The suit, brought by tattoo shop owner Chassity Ebbole, argued that she — as a business owner and taxpayer — was harmed by the council’s failure to name Councilman Fred Richardson as council president. Instead, the council elected Levon Manzie as vice president and have left the presidency vacant for almost a year. Circuit Court Judge Robert Wood threw out the suit last month for lack of legal standing.

A vote for president was taken during a public organizational meeting following the 2017 elections. During the vote, Richardson received four votes and Councilwoman Gina Gregory received three. At the time attorney Jim Rossler and, later, Cochran, argued that state law requires five votes for the City Council to elect a president.

In the suit and during a brief hearing, Ebbole argued that five votes had never been required before in the selection of a president. She also argued that the supermajority rule listed in the Zoghby Act only applies to council business meetings and not organizational meetings.

Mary Zoghby, a co-author of her namesake bill, has previously said the supermajority rule applies to council president elections.

In previous years, councilors have held a “straw poll” vote in a private meeting to select a president before the public organizational meeting. Councilors would then vote unanimously for the candidate receiving a simple majority, or four of seven votes. There have been questions about the legality of those “straw poll” meetings. Last year, the council did not hold a private meeting and a president wasn’t selected before the open, organizational meeting.
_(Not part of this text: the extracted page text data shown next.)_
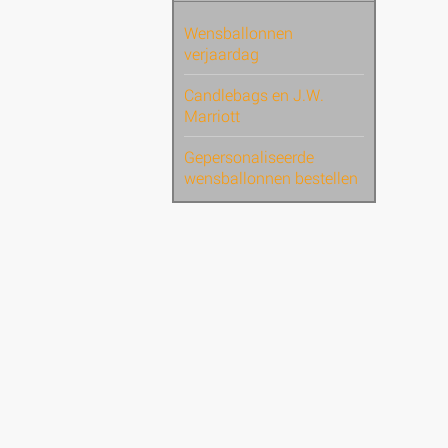
Wensballonnen
verjaardag
Candlebags en J.W.
Marriott
Gepersonaliseerde
wensballonnen bestellen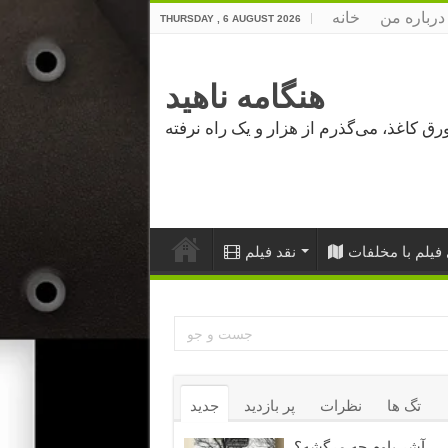
درباره من
خانه
THURSDAY , 6 AUGUST 2026
هنگامه ناهید
فیلم با مخلفات
نقد فیلم
تگ ها
نظرات
پر بازدید
جدید
آشر باوم چه مرگشه؟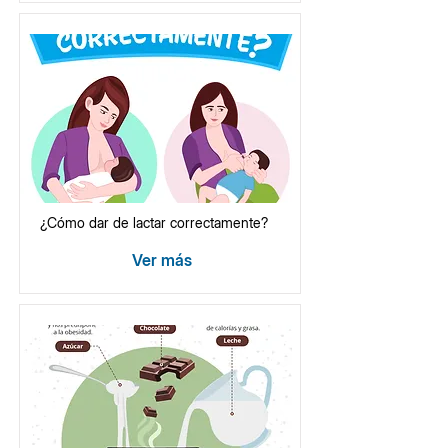
¿Cómo dar de lactar correctamente?
Ver más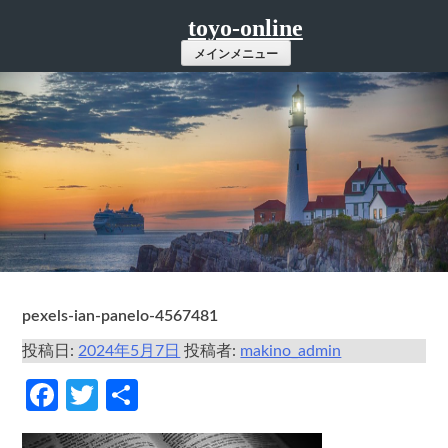
コ
toyo-online
ン
メインメニュー
テ
ン
ツ
へ
ス
キ
ッ
プ
pexels-ian-panelo-4567481
投稿日:
2024年5月7日
投稿者:
makino_admin
Facebook
Twitter
共
有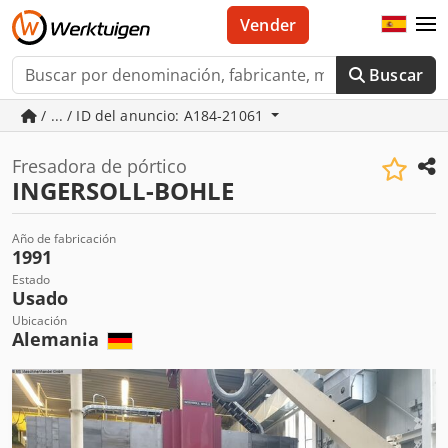
Vender
Buscar
/ ... / ID del anuncio: A184-21061
Fresadora de pórtico
INGERSOLL-BOHLE
Año de fabricación
1991
Estado
Usado
Ubicación
Alemania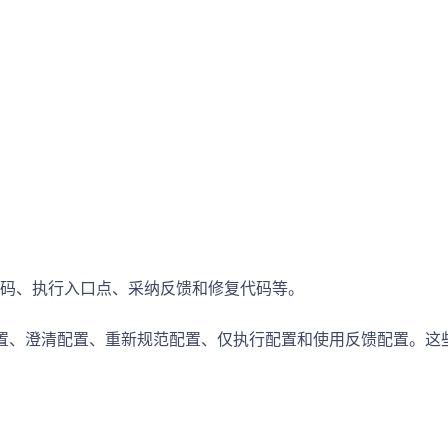
码、执行入口点、采纳反馈和修复代码等。
置、澄清配置、重新规范配置、仅执行配置和使用反馈配置。这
While councilors hope the issue can be resolved, there is fading hope among some that it will be handled before the end of the calendar year. Meanwhile, Richardson has said he has been talking to attorneys and could be planning to bring a class-action lawsuit against his colleagues. Richardson said unlike Ebbole, he has standing to bring that type of suit. He said the residents of Mobile would join him in the class.